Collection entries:
============
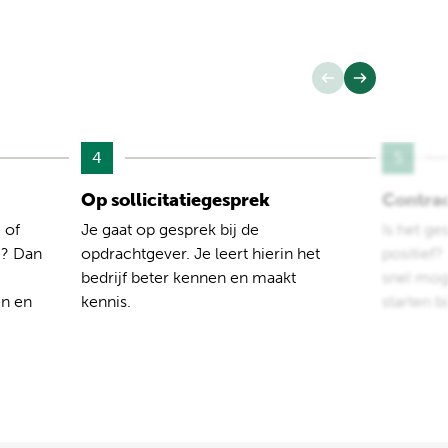
4
5
Op sollicitatiegesprek
Contra
 of
Je gaat op gesprek bij de
Is het ge
e? Dan
opdrachtgever. Je leert hierin het
positief
bedrijf beter kennen en maakt
snel moge
en en
kennis.
starten b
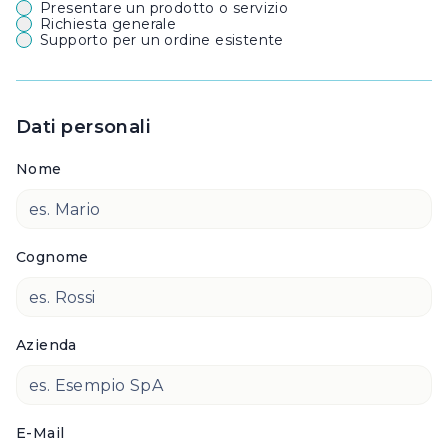
Presentare un prodotto o servizio
Richiesta generale
Supporto per un ordine esistente
Dati personali
Nome
Cognome
Azienda
E-Mail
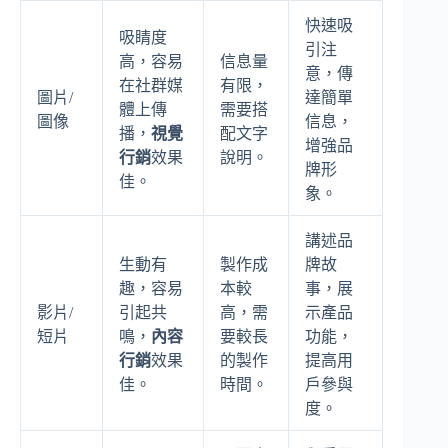
快速吸
吸睛度
引注
高，容易
信息量
意，傳
在社群媒
有限，
圖片/
達簡單
體上傳
需要搭
圖像
信息，
播，
視覺
配文字
增強品
行銷
效果
說明。
牌形
佳。
象。
講述品
生動有
製作成
牌故
趣，容易
本較
事，展
影片/
引起共
高，需
示產品
短片
鳴，
內容
要較長
功能，
行銷
效果
的製作
提高用
佳。
時間。
戶參與
度。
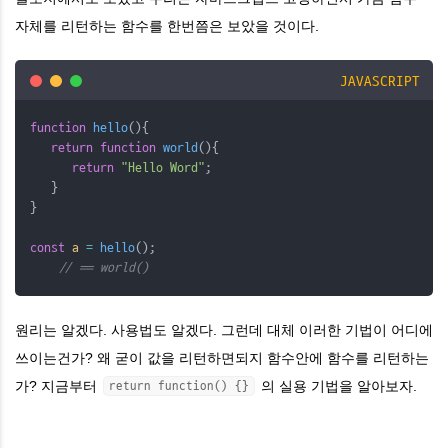
자체를 리턴하는 함수를 한번쯤은 보았을 것이다.
JAVASCRIPT
function
hello
(){
return
function
world
(){
return
"Hello Word"
;
   }
}
const
a
=
hello
();
// == world()
​원리는 알겠다. 사용법도 알겠다. 그런데 대체 이러한 기법이 어디에
쓰이는건가? 왜 굳이 값을 리턴하면되지 함수안에 함수를 리턴하는
가? 지금부터
의 실용 기법을 알아보자.
return function() {}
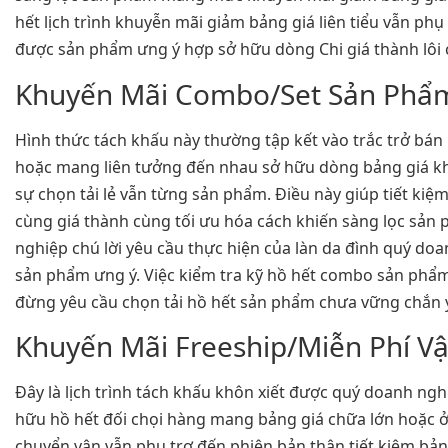
hết lịch trình khuyễn mãi giảm bảng giá liên tiểu vẫn ph
được sản phẩm ưng ý hợp sở hữu dòng Chi giá thành lôi 
Khuyến Mãi Combo/Set Sản Phẩ
Hình thức tách khấu này thường tập kết vào trắc trở bá
hoặc mang liên tưởng đến nhau sở hữu dòng bảng giá k
sự chọn tải lẻ vẫn từng sản phẩm. Điều này giúp tiết kiệ
cùng giá thành cùng tối ưu hóa cách khiến sàng lọc sản
nghiệp chú lời yêu cầu thực hiện của làn da đình quý do
sản phẩm ưng ý. Việc kiểm tra kỹ hồ hết combo sản phẩm
đừng yêu cầu chọn tải hồ hết sản phẩm chưa vững chắn
Khuyến Mãi Freeship/Miễn Phí V
Đây là lịch trình tách khấu khôn xiết được quý doanh ngh
hữu hồ hết đối chọi hàng mang bảng giá chữa lớn hoặc ở 
chuyển vận vẫn phụ trợ đến phiên bản thân tiết kiệm bả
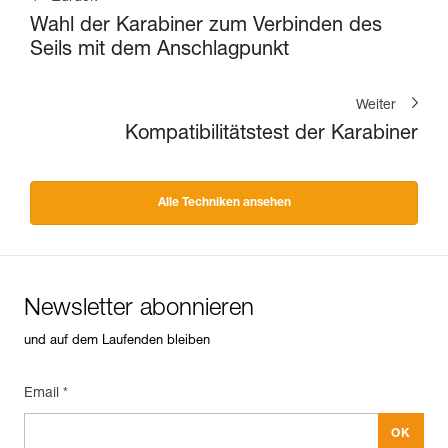
Wahl der Karabiner zum Verbinden des
Seils mit dem Anschlagpunkt
Weiter
Kompatibilitätstest der Karabiner
Alle Techniken ansehen
Newsletter abonnieren
und auf dem Laufenden bleiben
Email *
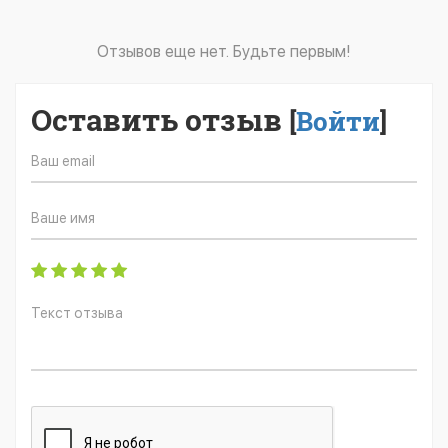
Отзывов еще нет. Будьте первым!
Оставить отзыв
[
Войти
]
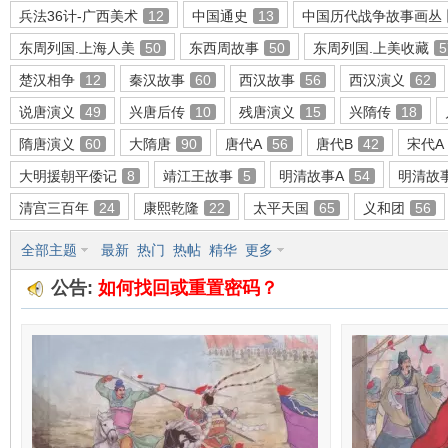
兵法36计-广西美术
12
中国通史
13
中国历代战争故事画丛
东周列国.上海人美
50
东西周故事
50
东周列国.上美收藏
5
楚汉相争
12
秦汉故事
60
西汉故事
56
西汉演义
62
环
说唐演义
49
兴唐后传
10
残唐演义
15
兴隋传
18
隋唐演义
60
大隋唐
90
唐代A
56
唐代B
42
宋代A
大明援朝平倭记
8
靖江王故事
5
明清故事A
54
明清故
清宫三百年
24
康熙乾隆
22
太平天国
65
义和团
56
全部主题
最新
热门
热帖
精华
更多
公告:
如何找回或重置密码？
画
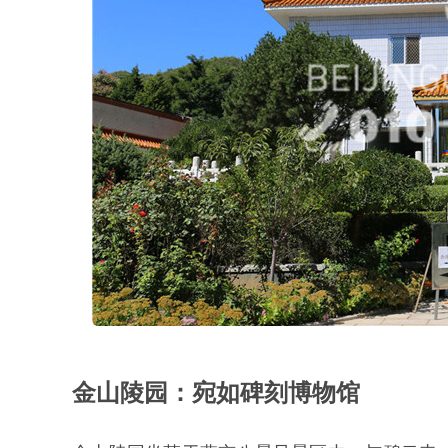
金山陵园：宛如碑刻博物馆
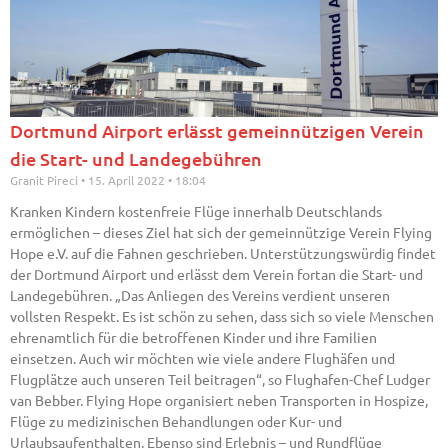
Dortmund Airport erlässt gemeinnützigen Verein
die Start- und Landegebühren
Granit Pireci
15. April 2022
18:04
Kranken Kindern kostenfreie Flüge innerhalb Deutschlands
ermöglichen – dieses Ziel hat sich der gemeinnützige Verein Flying
Hope e.V. auf die Fahnen geschrieben. Unterstützungswürdig findet
der Dortmund Airport und erlässt dem Verein fortan die Start- und
Landegebühren. „Das Anliegen des Vereins verdient unseren
vollsten Respekt. Es ist schön zu sehen, dass sich so viele Menschen
ehrenamtlich für die betroffenen Kinder und ihre Familien
einsetzen. Auch wir möchten wie viele andere Flughäfen und
Flugplätze auch unseren Teil beitragen“, so Flughafen-Chef Ludger
van Bebber. Flying Hope organisiert neben Transporten in Hospize,
Flüge zu medizinischen Behandlungen oder Kur- und
Urlaubsaufenthalten. Ebenso sind Erlebnis – und Rundflüge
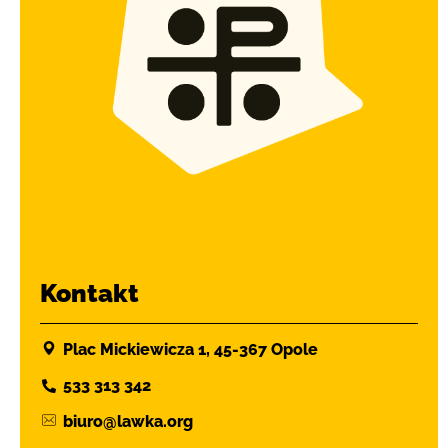
Kontakt
Plac Mickiewicza 1, 45-367 Opole
533 313 342
biuro@lawka.org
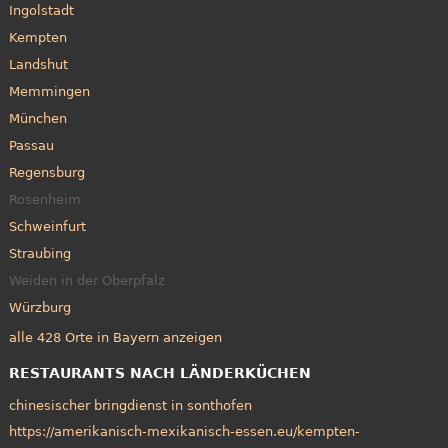
Ingolstadt
Kempten
Landshut
Memmingen
München
Passau
Regensburg
Rosenheim
Schweinfurt
Straubing
Weiden in der Oberpfalz
Würzburg
alle 428 Orte in Bayern anzeigen
RESTAURANTS NACH LÄNDERKÜCHEN
chinesischer bringdienst in sonthofen
https://amerikanisch-mexikanisch-essen.eu/kempten-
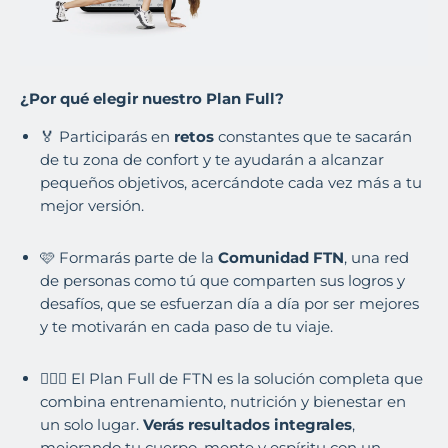
¿Por qué elegir nuestro Plan Full?
🏅 Participarás en
retos
constantes que te sacarán
de tu zona de confort y te ayudarán a alcanzar
pequeños objetivos, acercándote cada vez más a tu
mejor versión.
🩷 Formarás parte de la
Comunidad FTN
, una red
de personas como tú que comparten sus logros y
desafíos, que se esfuerzan día a día por ser mejores
y te motivarán en cada paso de tu viaje.
🙋🏾‍♀️ El Plan Full de FTN es la solución completa que
combina entrenamiento, nutrición y bienestar en
un solo lugar.
Verás resultados integrales
,
mejorando tu cuerpo, mente y espíritu con un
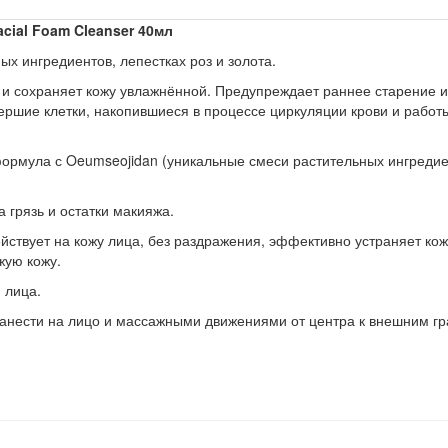
cial Foam Cleanser 40мл
х ингредиентов, лепестках роз и золота.
 и сохраняет кожу увлажнённой. Предупреждает раннее старение и
ершие клетки, накопившиеся в процессе циркуляции крови и работ
рмула с Oeumseojidan (уникальные смеси растительных ингредиен
а грязь и остатки макияжа.
ействует на кожу лица, без раздражения, эффективно устраняет кож
жую кожу.
 лица.
 нанести на лицо и массажными движениями от центра к внешним г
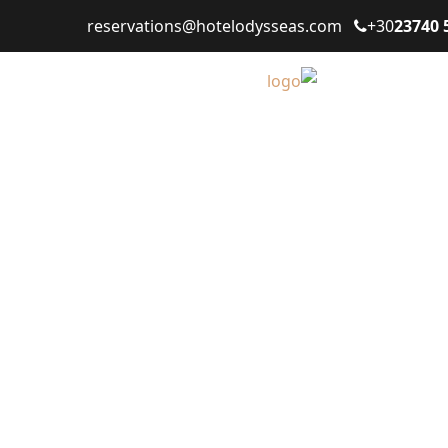
reservations@hotelodysseas.com
+30
23740 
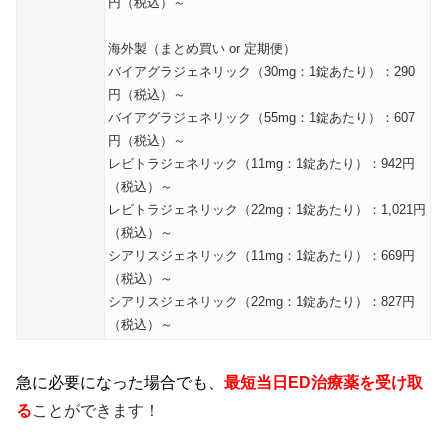
円（税込）～
海外製（まとめ買い or 定期便）
バイアグラジェネリック（30mg：1錠あたり）：290
円（税込）～
バイアグラジェネリック（55mg：1錠あたり）：607
円（税込）～
レビトラジェネリック（11mg：1錠あたり）：942円
（税込）～
レビトラジェネリック（22mg：1錠あたり）：1,021円
（税込）～
シアリスジェネリック（11mg：1錠あたり）：669円
（税込）～
シアリスジェネリック（22mg：1錠あたり）：827円
（税込）～
急に必要になった場合でも、
最短当日ED治療薬を受け取
る
ことができます！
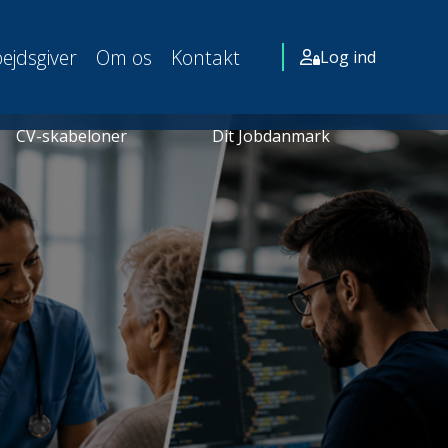
ejdsgiver
Om os
Kontakt
Log ind
CV-skabeloner
Dit Jobdanmark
============
*ACTIVITY:*
Using the records above, report each line that contains the word "hoặc" by copying it.

*EXERCISE RESPONSE:*
hoặc mang liên tưởng đến nhau sở hữu dòng bảng giá k
hữu hồ hết đối chọi hàng mang bảng giá chữa lớn hoặc ở 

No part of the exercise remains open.